# what do u think about the horrible news on Iams pet food?



## Gibbosulyy (Jul 9, 2010)

Its so sad i read this article on iams pet food and it had videos on how the tested the animals to see what would happen to them .Some of the died!Its SICK!!!


----------



## JANICE199 (Feb 1, 2008)

Gibbosulyy said:


> Its so sad i read this article on iams pet food and it had videos on how the tested the animals to see what would happen to them .Some of the died!Its SICK!!!


*Do you have a link?*


----------



## LouJ69 (Feb 28, 2009)

I've been hearing stuff like that for ages about Iams & I remember seeing a video a few years ago too. If you put 'Iams cruelty' into you tube, there are lots of results there


----------



## RockRomantic (Apr 29, 2009)

JANICE199 said:


> *Do you have a link?*


i found this

PETA TV:Iams: A Recipe for Cruelty - video

IamsCruelty.com


----------



## flufffluff39 (May 25, 2009)

Gibbosulyy said:


> Its so sad i read this article on iams pet food and it had videos on how the tested the animals to see what would happen to them .Some of the died!Its SICK!!!

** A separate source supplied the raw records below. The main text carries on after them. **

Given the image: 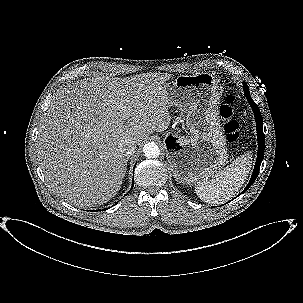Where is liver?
<instances>
[{
  "instance_id": "1",
  "label": "liver",
  "mask_w": 303,
  "mask_h": 303,
  "mask_svg": "<svg viewBox=\"0 0 303 303\" xmlns=\"http://www.w3.org/2000/svg\"><path fill=\"white\" fill-rule=\"evenodd\" d=\"M170 77L99 74L57 93L43 115L37 139L40 165L53 192L81 208L112 199L127 170L121 141L129 137L139 144L170 125L165 92Z\"/></svg>"
}]
</instances>
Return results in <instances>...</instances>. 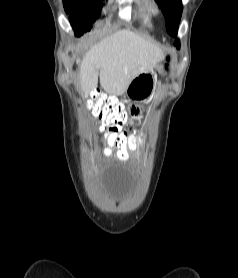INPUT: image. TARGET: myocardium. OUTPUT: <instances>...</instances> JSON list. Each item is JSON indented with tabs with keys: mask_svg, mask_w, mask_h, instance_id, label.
I'll use <instances>...</instances> for the list:
<instances>
[{
	"mask_svg": "<svg viewBox=\"0 0 238 278\" xmlns=\"http://www.w3.org/2000/svg\"><path fill=\"white\" fill-rule=\"evenodd\" d=\"M153 12H154V14H159L161 12V10L158 6H155Z\"/></svg>",
	"mask_w": 238,
	"mask_h": 278,
	"instance_id": "1",
	"label": "myocardium"
}]
</instances>
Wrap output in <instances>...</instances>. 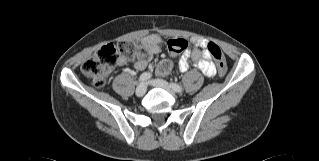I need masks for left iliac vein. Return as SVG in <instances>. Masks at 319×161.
I'll list each match as a JSON object with an SVG mask.
<instances>
[{
  "label": "left iliac vein",
  "mask_w": 319,
  "mask_h": 161,
  "mask_svg": "<svg viewBox=\"0 0 319 161\" xmlns=\"http://www.w3.org/2000/svg\"><path fill=\"white\" fill-rule=\"evenodd\" d=\"M150 84L154 87H159V88L165 89L170 94L175 95V91L172 89L171 85L168 82H166L165 80L154 79V80L150 81Z\"/></svg>",
  "instance_id": "left-iliac-vein-1"
}]
</instances>
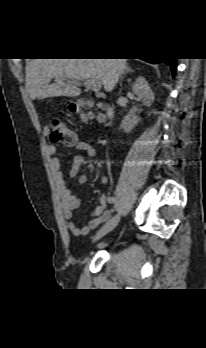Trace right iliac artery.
<instances>
[{
    "instance_id": "1",
    "label": "right iliac artery",
    "mask_w": 206,
    "mask_h": 348,
    "mask_svg": "<svg viewBox=\"0 0 206 348\" xmlns=\"http://www.w3.org/2000/svg\"><path fill=\"white\" fill-rule=\"evenodd\" d=\"M106 201H109V202L114 201V196L112 195L106 196Z\"/></svg>"
}]
</instances>
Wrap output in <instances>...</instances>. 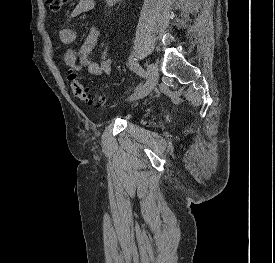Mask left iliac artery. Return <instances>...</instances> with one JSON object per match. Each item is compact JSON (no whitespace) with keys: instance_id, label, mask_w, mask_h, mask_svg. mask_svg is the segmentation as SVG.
I'll use <instances>...</instances> for the list:
<instances>
[{"instance_id":"obj_1","label":"left iliac artery","mask_w":275,"mask_h":263,"mask_svg":"<svg viewBox=\"0 0 275 263\" xmlns=\"http://www.w3.org/2000/svg\"><path fill=\"white\" fill-rule=\"evenodd\" d=\"M129 67L131 70H133L135 73H137L138 75L145 77V71L143 70V68L139 65L137 59L131 55L129 57V61H128Z\"/></svg>"}]
</instances>
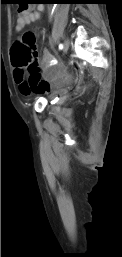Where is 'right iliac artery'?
Listing matches in <instances>:
<instances>
[{"mask_svg": "<svg viewBox=\"0 0 122 257\" xmlns=\"http://www.w3.org/2000/svg\"><path fill=\"white\" fill-rule=\"evenodd\" d=\"M59 49L62 50L63 49V44L59 45Z\"/></svg>", "mask_w": 122, "mask_h": 257, "instance_id": "1", "label": "right iliac artery"}]
</instances>
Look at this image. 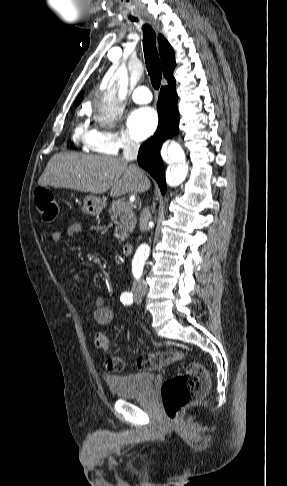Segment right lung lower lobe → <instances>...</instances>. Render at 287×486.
<instances>
[{
    "mask_svg": "<svg viewBox=\"0 0 287 486\" xmlns=\"http://www.w3.org/2000/svg\"><path fill=\"white\" fill-rule=\"evenodd\" d=\"M175 81L162 87L157 102L159 124L156 133L139 149L138 163L157 181L161 192L166 191L164 164L160 157V148L165 140L178 134L179 112Z\"/></svg>",
    "mask_w": 287,
    "mask_h": 486,
    "instance_id": "98d812e1",
    "label": "right lung lower lobe"
}]
</instances>
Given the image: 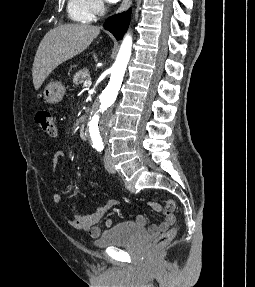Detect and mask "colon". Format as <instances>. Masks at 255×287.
Returning <instances> with one entry per match:
<instances>
[{
    "instance_id": "colon-1",
    "label": "colon",
    "mask_w": 255,
    "mask_h": 287,
    "mask_svg": "<svg viewBox=\"0 0 255 287\" xmlns=\"http://www.w3.org/2000/svg\"><path fill=\"white\" fill-rule=\"evenodd\" d=\"M35 120L40 128L50 136L57 135V126L54 122L53 116L48 110H40L36 113ZM177 233V225L171 229L163 232L155 241L156 248H162L168 244Z\"/></svg>"
}]
</instances>
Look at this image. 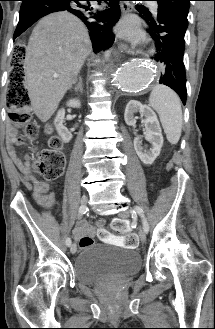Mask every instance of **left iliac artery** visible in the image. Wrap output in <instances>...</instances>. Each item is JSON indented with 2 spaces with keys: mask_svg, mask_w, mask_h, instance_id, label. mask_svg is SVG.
Masks as SVG:
<instances>
[{
  "mask_svg": "<svg viewBox=\"0 0 215 329\" xmlns=\"http://www.w3.org/2000/svg\"><path fill=\"white\" fill-rule=\"evenodd\" d=\"M133 212L139 214V216L142 219L143 229H144V231L146 233H148V231H149V224H148V221H147V219H146V217L144 215L143 209L141 207H139V206H135Z\"/></svg>",
  "mask_w": 215,
  "mask_h": 329,
  "instance_id": "1",
  "label": "left iliac artery"
}]
</instances>
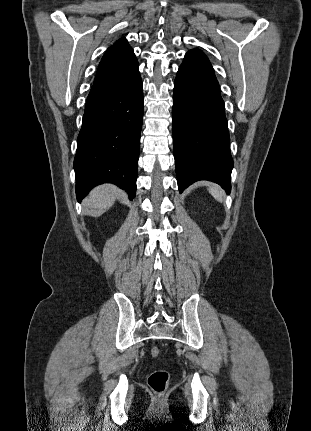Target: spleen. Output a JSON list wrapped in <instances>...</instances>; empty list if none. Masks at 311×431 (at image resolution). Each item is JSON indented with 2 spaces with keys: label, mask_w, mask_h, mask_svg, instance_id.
<instances>
[{
  "label": "spleen",
  "mask_w": 311,
  "mask_h": 431,
  "mask_svg": "<svg viewBox=\"0 0 311 431\" xmlns=\"http://www.w3.org/2000/svg\"><path fill=\"white\" fill-rule=\"evenodd\" d=\"M209 192L214 196L215 200L222 202L223 194L221 190H219L218 186H209Z\"/></svg>",
  "instance_id": "3e777b00"
}]
</instances>
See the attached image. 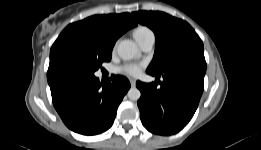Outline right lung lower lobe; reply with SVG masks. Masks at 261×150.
<instances>
[{
	"label": "right lung lower lobe",
	"instance_id": "98d812e1",
	"mask_svg": "<svg viewBox=\"0 0 261 150\" xmlns=\"http://www.w3.org/2000/svg\"><path fill=\"white\" fill-rule=\"evenodd\" d=\"M49 85L54 107L65 125L83 135L109 129L130 88L123 76H112L105 84L93 75L60 79Z\"/></svg>",
	"mask_w": 261,
	"mask_h": 150
}]
</instances>
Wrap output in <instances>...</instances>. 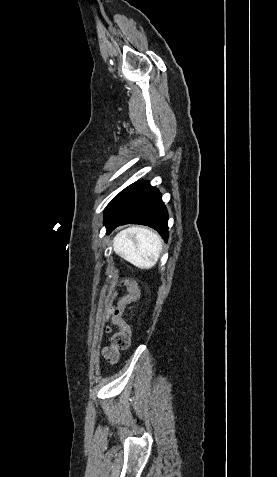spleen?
Here are the masks:
<instances>
[{
  "label": "spleen",
  "mask_w": 277,
  "mask_h": 477,
  "mask_svg": "<svg viewBox=\"0 0 277 477\" xmlns=\"http://www.w3.org/2000/svg\"><path fill=\"white\" fill-rule=\"evenodd\" d=\"M116 254L141 269H151L157 263L162 249L160 236L143 227H130L113 239Z\"/></svg>",
  "instance_id": "3e777b00"
}]
</instances>
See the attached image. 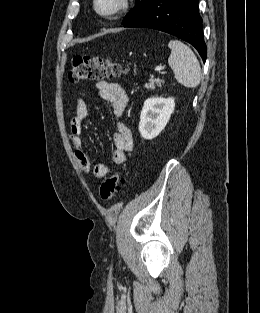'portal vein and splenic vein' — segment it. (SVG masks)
<instances>
[{
  "instance_id": "18ae733b",
  "label": "portal vein and splenic vein",
  "mask_w": 260,
  "mask_h": 313,
  "mask_svg": "<svg viewBox=\"0 0 260 313\" xmlns=\"http://www.w3.org/2000/svg\"><path fill=\"white\" fill-rule=\"evenodd\" d=\"M162 69H164V66H163V67L161 66V67H157V68H156V70H162Z\"/></svg>"
}]
</instances>
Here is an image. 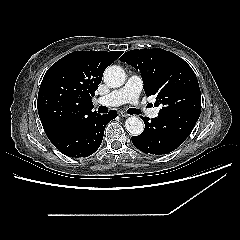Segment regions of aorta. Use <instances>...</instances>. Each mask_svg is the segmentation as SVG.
<instances>
[{"instance_id":"obj_1","label":"aorta","mask_w":240,"mask_h":240,"mask_svg":"<svg viewBox=\"0 0 240 240\" xmlns=\"http://www.w3.org/2000/svg\"><path fill=\"white\" fill-rule=\"evenodd\" d=\"M125 78V71L117 65L109 66L103 75L104 82L112 88L121 87ZM125 128L129 134L138 136L144 130V122L139 117L131 116L125 121Z\"/></svg>"}]
</instances>
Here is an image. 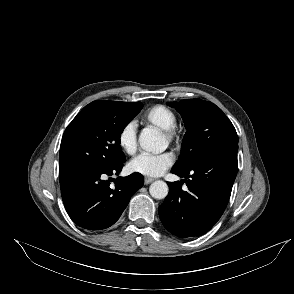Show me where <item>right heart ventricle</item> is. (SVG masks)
<instances>
[{
  "mask_svg": "<svg viewBox=\"0 0 294 294\" xmlns=\"http://www.w3.org/2000/svg\"><path fill=\"white\" fill-rule=\"evenodd\" d=\"M141 122L147 127L162 131L176 126L177 115L167 106L154 105L143 113Z\"/></svg>",
  "mask_w": 294,
  "mask_h": 294,
  "instance_id": "obj_1",
  "label": "right heart ventricle"
}]
</instances>
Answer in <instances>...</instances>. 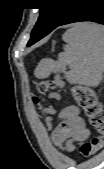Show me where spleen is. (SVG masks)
Masks as SVG:
<instances>
[{"label": "spleen", "mask_w": 104, "mask_h": 169, "mask_svg": "<svg viewBox=\"0 0 104 169\" xmlns=\"http://www.w3.org/2000/svg\"><path fill=\"white\" fill-rule=\"evenodd\" d=\"M63 40L64 51L58 61L43 59L35 70L38 78L51 72H62L70 84L97 87L104 72V27L94 23H79L68 29ZM66 66L71 70L66 71Z\"/></svg>", "instance_id": "1"}]
</instances>
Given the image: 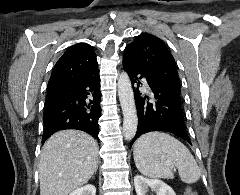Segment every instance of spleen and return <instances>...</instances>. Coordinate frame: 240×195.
Wrapping results in <instances>:
<instances>
[{
    "instance_id": "spleen-1",
    "label": "spleen",
    "mask_w": 240,
    "mask_h": 195,
    "mask_svg": "<svg viewBox=\"0 0 240 195\" xmlns=\"http://www.w3.org/2000/svg\"><path fill=\"white\" fill-rule=\"evenodd\" d=\"M135 165L147 177L171 175V167H178L180 179L185 183L198 181L201 171L188 147L169 133L148 131L134 143Z\"/></svg>"
}]
</instances>
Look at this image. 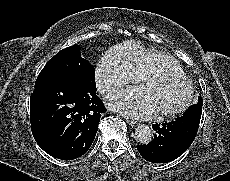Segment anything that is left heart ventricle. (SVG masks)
Wrapping results in <instances>:
<instances>
[{"label": "left heart ventricle", "instance_id": "left-heart-ventricle-1", "mask_svg": "<svg viewBox=\"0 0 230 181\" xmlns=\"http://www.w3.org/2000/svg\"><path fill=\"white\" fill-rule=\"evenodd\" d=\"M144 87L142 95L156 111L176 108L187 94L186 84L179 80L154 79Z\"/></svg>", "mask_w": 230, "mask_h": 181}]
</instances>
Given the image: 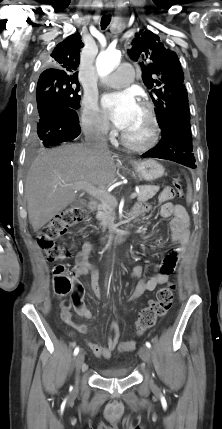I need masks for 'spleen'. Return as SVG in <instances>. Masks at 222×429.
I'll list each match as a JSON object with an SVG mask.
<instances>
[{
	"label": "spleen",
	"mask_w": 222,
	"mask_h": 429,
	"mask_svg": "<svg viewBox=\"0 0 222 429\" xmlns=\"http://www.w3.org/2000/svg\"><path fill=\"white\" fill-rule=\"evenodd\" d=\"M186 198H187V202L190 203L191 200H192V188H191L190 184H188V187H187V196H186Z\"/></svg>",
	"instance_id": "spleen-1"
}]
</instances>
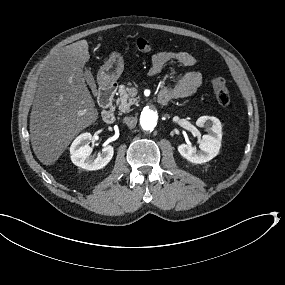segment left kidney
<instances>
[{
  "label": "left kidney",
  "mask_w": 285,
  "mask_h": 285,
  "mask_svg": "<svg viewBox=\"0 0 285 285\" xmlns=\"http://www.w3.org/2000/svg\"><path fill=\"white\" fill-rule=\"evenodd\" d=\"M208 124L210 133L203 135L200 140V151H196L194 147L189 144H181L178 146V151L188 161L196 164H201L210 161L218 155L221 140H222V125L218 118L213 116H201L197 119L196 125L204 127Z\"/></svg>",
  "instance_id": "5707ae66"
}]
</instances>
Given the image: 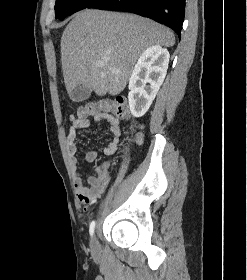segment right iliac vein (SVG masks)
I'll list each match as a JSON object with an SVG mask.
<instances>
[{
    "instance_id": "obj_1",
    "label": "right iliac vein",
    "mask_w": 247,
    "mask_h": 280,
    "mask_svg": "<svg viewBox=\"0 0 247 280\" xmlns=\"http://www.w3.org/2000/svg\"><path fill=\"white\" fill-rule=\"evenodd\" d=\"M90 248L94 254L98 252V241L95 236L91 239Z\"/></svg>"
}]
</instances>
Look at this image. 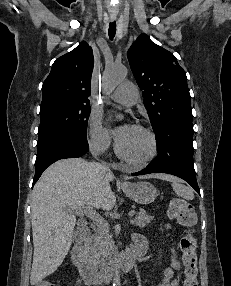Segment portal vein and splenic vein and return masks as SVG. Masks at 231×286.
<instances>
[{"instance_id": "obj_1", "label": "portal vein and splenic vein", "mask_w": 231, "mask_h": 286, "mask_svg": "<svg viewBox=\"0 0 231 286\" xmlns=\"http://www.w3.org/2000/svg\"><path fill=\"white\" fill-rule=\"evenodd\" d=\"M75 213L78 215H85L89 217L98 228L108 227V222L99 214H97L96 211L91 206L75 209ZM134 214L135 211L131 210L128 213V216L132 217Z\"/></svg>"}]
</instances>
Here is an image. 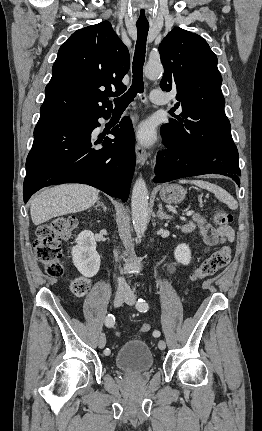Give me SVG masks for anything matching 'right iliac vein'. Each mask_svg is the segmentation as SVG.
<instances>
[{
  "label": "right iliac vein",
  "instance_id": "obj_1",
  "mask_svg": "<svg viewBox=\"0 0 262 431\" xmlns=\"http://www.w3.org/2000/svg\"><path fill=\"white\" fill-rule=\"evenodd\" d=\"M127 293L124 291H117L114 297V306L119 307L123 301L126 299ZM106 345V337L104 334H101L98 340V346L100 349H103Z\"/></svg>",
  "mask_w": 262,
  "mask_h": 431
}]
</instances>
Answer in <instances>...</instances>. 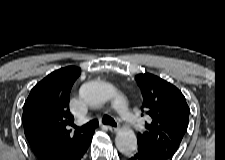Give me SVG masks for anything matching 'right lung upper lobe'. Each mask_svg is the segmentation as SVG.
<instances>
[{
  "label": "right lung upper lobe",
  "instance_id": "right-lung-upper-lobe-1",
  "mask_svg": "<svg viewBox=\"0 0 225 160\" xmlns=\"http://www.w3.org/2000/svg\"><path fill=\"white\" fill-rule=\"evenodd\" d=\"M80 73L81 69L74 66L52 72L34 86L25 101L24 132L38 158L71 153L93 136V130H70L74 118L69 110V96Z\"/></svg>",
  "mask_w": 225,
  "mask_h": 160
}]
</instances>
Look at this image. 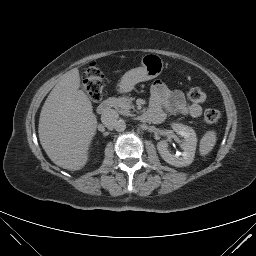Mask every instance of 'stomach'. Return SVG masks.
I'll return each mask as SVG.
<instances>
[{
    "label": "stomach",
    "instance_id": "0dacf381",
    "mask_svg": "<svg viewBox=\"0 0 256 256\" xmlns=\"http://www.w3.org/2000/svg\"><path fill=\"white\" fill-rule=\"evenodd\" d=\"M162 58L156 54H146L141 59V67L126 72L117 85L120 93H127L142 81H148L159 76L164 68Z\"/></svg>",
    "mask_w": 256,
    "mask_h": 256
}]
</instances>
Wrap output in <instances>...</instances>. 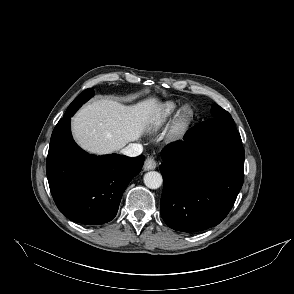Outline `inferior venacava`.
I'll return each instance as SVG.
<instances>
[{
  "instance_id": "obj_1",
  "label": "inferior vena cava",
  "mask_w": 294,
  "mask_h": 294,
  "mask_svg": "<svg viewBox=\"0 0 294 294\" xmlns=\"http://www.w3.org/2000/svg\"><path fill=\"white\" fill-rule=\"evenodd\" d=\"M143 151V147L141 144L138 143H130L125 148L121 150V153L129 156V157H136L140 155Z\"/></svg>"
}]
</instances>
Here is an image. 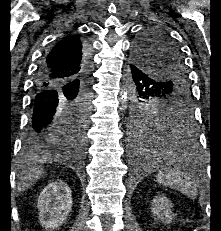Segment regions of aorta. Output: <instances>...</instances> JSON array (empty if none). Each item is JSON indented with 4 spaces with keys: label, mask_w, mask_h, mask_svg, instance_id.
Listing matches in <instances>:
<instances>
[{
    "label": "aorta",
    "mask_w": 221,
    "mask_h": 231,
    "mask_svg": "<svg viewBox=\"0 0 221 231\" xmlns=\"http://www.w3.org/2000/svg\"><path fill=\"white\" fill-rule=\"evenodd\" d=\"M121 99H122L123 101H126V100H127V92H126V91L123 92Z\"/></svg>",
    "instance_id": "762f6f07"
}]
</instances>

I new about this years ago   Disgusting !!!


----------



## thedogsmother (Aug 28, 2008)

Heard this years ago too, its the main reason I would never consider buying any iams product.


----------



## ClaireandDaisy (Jul 4, 2010)

This isn`t new, is it? I`ve heard it before. Iams keeps saying it`s changed, but I see no evidence of that.


----------



## tiddlypup (Oct 4, 2008)

seen them years ago but what gets me is the laws changed and you can now be prosecuted for having an obese pet,RSPCA should put their money where their mouth is,beagles pumped that obese that they cant move but as always nowt will be done


----------